Analí nació con un don especialísimo: tocaba congas, timbales y todo tipo de instrumento de percusión desde que estaba en la cuna. A los 15 años había fundado su propia orquesta, compuesta solo por mujeres, y al cabo del año ya tenía fama internacional. Analí recorrió el mundo repicando sus cueros como toda una estrella, feliz y alegre hasta que se enamoró de Changuito, un mulato hecho a mano que tocaba el saxofón, tenía una voz melodiosa y cuando la besaba le hacía perder el sentido. Analí se casó con él y lo incorporó a su orquesta. A los seis meses ya Changuito la había engañado con la pianista, la violinista, la flautista y la maraquera. Cuando Analí descubrió sus infidelidades y lo echó de su vida y de la orquesta, tenía tres meses de embarazo. Su hija nació seis meses después en un camerino del teatro, justo al finalizar una actuación. Analí nunca más se casó. Siguió cosechando éxitos, criando a su hija y amasando una buena fortuna hasta su muerte. Fue en un accidente aéreo, junto a toda su orquesta, tras despegar del aeropuerto de París.

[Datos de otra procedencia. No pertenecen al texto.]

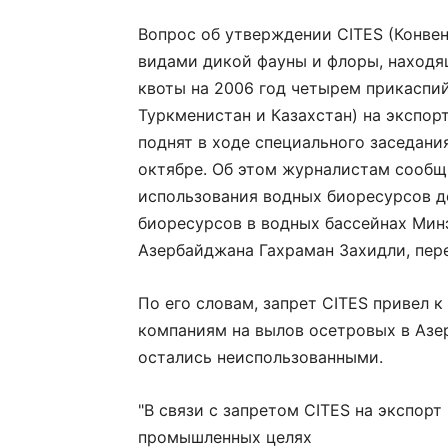
Вопрос об утверждении CITES (Конве
видами дикой фауны и флоры, находя
квоты на 2006 год четырем прикаспи
Туркменистан и Казахстан) на экспор
поднят в ходе специального заседани
октябре. Об этом журналистам сообщ
использования водных биоресурсов д
биоресурсов в водных бассейнах Мин
Азербайджана Гахраман Захидли, пере
По его словам, запрет CITES привел 
компаниям на вылов осетровых в Азе
остались неиспользованными.
"В связи с запретом CITES на экспорт
промышленных целях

Abuela Ericina suspiró y me apretó contra su pecho. Ahora el viaje al pasado a través de mis pupilas se le hizo más doloroso. Analí era su madre y ella era esa niña de pelo lacio, piel color de aceituna y ojos rasgados y verdes como los de una pantera, que se quedó huérfana a los diez años. Desde pequeña, Ericina era capaz de curar cualquier mal con las agujas que le dejara de herencia su abuelo chino. También podía presentir el futuro con cada poro de su piel. Por eso Ericina supo desde muy niña que su vida iba a ser muy difícil y que iba a enfrentar muchísimos retos. El primero sería encontrar pareja. A pesar de su belleza exótica, sus singulares poderes y la holgura económica heredada de su madre y sus abuelos, Ericina no lograba que le duraran los maridos. O se morían o la abandonaban antes de consumir la primera libra de sal juntos. De su tercer marido, un sastre mallorquín que murió mientras hacían el amor, tuvo una hija a la que nombró Talasa. En cuanto la enfermera le mostró a su hija Talasa, Ericina decidió no volver a parpadear. No podía perderse ni un minuto de su belleza. Sus seres de luz le advirtieron que su hija moriría joven pero no sin antes traer al mundo a la más espectacular y complicada de las mujeres de su larga estirpe… (Continuará)

jueves, 9 de septiembre de 2010

Tremendad y el tintorero

Jazmín se crió en una casona colonial en las afueras de la Habana, en el galpón de los criados y bajo los cuidados de la negra comadrona que la trajo al mundo. Su figurita delicada contrastaba con su carácter fuerte y su magia capaz de fabricar truenos y hacer hablar a los muertos en lengua Efik. Era espectacular verla bailar un yambú, una rumba o un guaguancó con la cabeza cubierta de cientos de trencitas rubias o “tirar” los caracoles - método adivinatorio propio de la santería yoruba - con una infalible exactitud. En un abrir y cerrar de ojos, Jazmín se convirtió en una joven atractiva e indomable que se dejaba querer pero que no le entregaba el corazón a nadie. A pesar de sus muchos romances, nunca se casó. Solo tuvo una hija que nombró Tremendad.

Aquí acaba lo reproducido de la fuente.